Recordo-me, agora, como se fosse antes de ontem, a primeira vez que a vi, num pequeno bistrô especializado em cervejas importadas. O lugar estava quase entregue às moscas, só havia duas mesas ocupadas. Eu estava numa, sozinho, e, não muito distante, estava ela na outra, acompanhada de um rapaz; éramos três naquele lugar esquecido. De minha mesa, eu podia observar, sem ser percebido, o casal sentado, um de frente para o outro, falavam tão baixo que eu não podia ouvir palavra, um martírio para mim, que sou um grande prestador de atenção da conversa alheia, nada me ensina mais que a vida dos outros, entretanto vi o suficiente para entender do que se passava.
O rapaz entregou discretamente à moça um cartão, destes que se usa para ocasiões especiais como aniversários e felicitações. Ironicamente, aquela não me parecia ser uma situação para festejar. Reinava um clima desconfortável entre os dois. Ela, então, o leu como se não esperasse por outra coisa que não aquelas palavras contidas em seu interior. Seus olhos encheram-se de lágrimas e ela conteve o choro enquanto ele a reconfortava segurando-lhe a mão ternamente. Não fez escândalo ou uma cena. Eu testemunhava o fim de um relacionamento. Ao contrário de ele lhe falar, preferiu o uso da palavra escrita, escondendo-se por traz de um cartão barato. Ah!, como é difícil para alguns falar a outrem certas coisas que vão no coração. Eu observava o casal enternecido, percebia o estado daquela moça em sua forma mais fragilizada, podia imaginar o machucado do seu coração e do seu sofrimento. Tive vontade de ir até a sua mesa para tomá-la nos braços, reconfortá-la e dizer-lhe que a sua vida não acabara ali, que nem tudo estava perdido e que o mundo dava muitas voltas, seja lá o que isto significasse para aquela situação. Nunca apaguei da mente aquela cena tão discreta e tão forte.

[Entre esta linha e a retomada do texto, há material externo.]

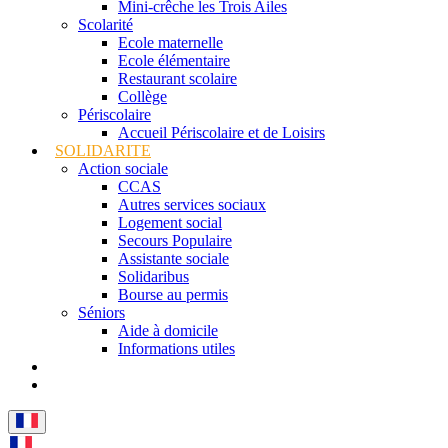
Mini-crêche les Trois Ailes
Scolarité
Ecole maternelle
Ecole élémentaire
Restaurant scolaire
Collège
Périscolaire
Accueil Périscolaire et de Loisirs
SOLIDARITE
Action sociale
CCAS
Autres services sociaux
Logement social
Secours Populaire
Assistante sociale
Solidaribus
Bourse au permis
Séniors
Aide à domicile
Informations utiles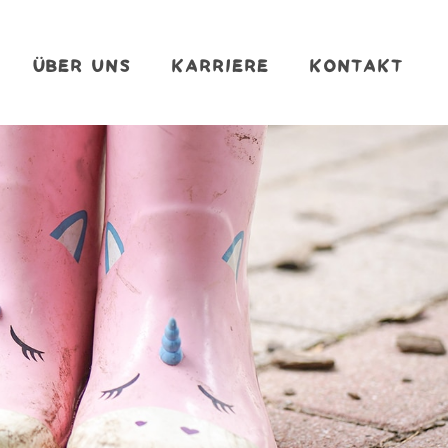
ÜBER UNS
KARRIERE
KONTAKT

Anos depois, a reencontrei novamente e logo a reconheci, embora ela realmente jamais soubesse quem eu fosse, foi quando trocamos palavras pela primeira vez. Uma amiga moderninha aniversariava e fomos festejar na boate gay da moda, escondida numa área decadente do centro da cidade. Eram épocas em que ser gay não era razão para se comemorar com fogos de artifício, como acontece hoje em dia. Ao nos encontrarmos na apertada pista de dança, foi como se ambos se sentissem na obrigação de dar satisfação ao outro por estarem ali naquele lugar ao qual não pertencíamos. Eu disse-lhe que comemorávamos o aniversário de uma amiga e ela explicou-me que estava namorando um colega de trabalho, mais tarde soube que era seu chefe, e que a empresa para a qual trabalhavam tinha regras rígidas sobre funcionários namorarem entre si e que isto era causa de demissão na certa. Por isso, os dois amantes frequentavam lugares alternativos onde a probabilidade de se esbarrarem com agentes da Santa Inquisição da poderosa empresa fosse nenhuma.

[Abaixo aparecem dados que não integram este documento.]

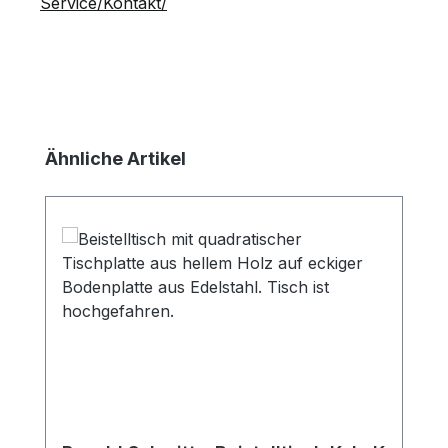
Service/Kontakt/
Produktgalerie überspringen
Ähnliche Artikel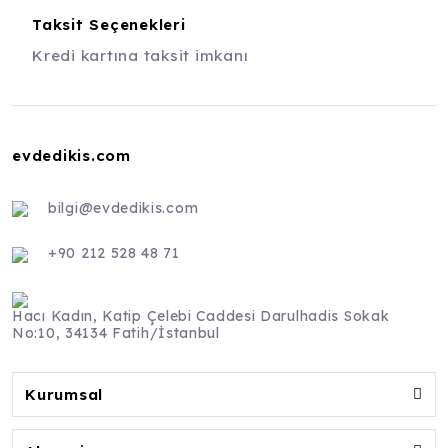
Taksit Seçenekleri
Kredi kartına taksit imkanı
evdedikis.com
bilgi@evdedikis.com
+90 212 528 48 71
Hacı Kadın, Katip Çelebi Caddesi Darulhadis Sokak
No:10, 34134 Fatih/İstanbul
Kurumsal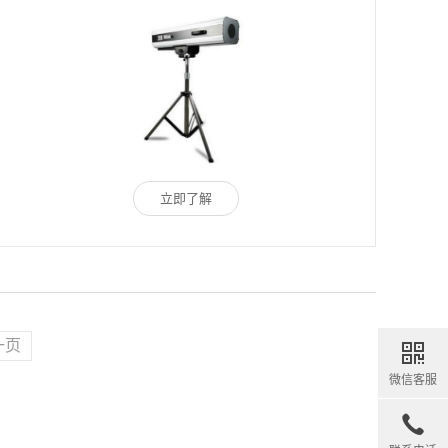
立即了解
一页
微信客服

Não muitos dias depois, a reencontrei no café de uma livraria, desta vez, desacompanhada. Sentamos juntos numa mesa e ela abriu o seu coração para mim; tenho este dom que nunca quis ter, desperto nas pessoas o seu lado confessional: o romance com o chefe tinha terminado e ela simplesmente não aguentava o sofrimento de vê-lo todos os dias, pensava em pedir demissão do promissor emprego. Seus olhos encheram-se de lágrimas enquanto sufocava o choro, e fui eu quem, desta vez, segurei a sua mão para reconfortá-la.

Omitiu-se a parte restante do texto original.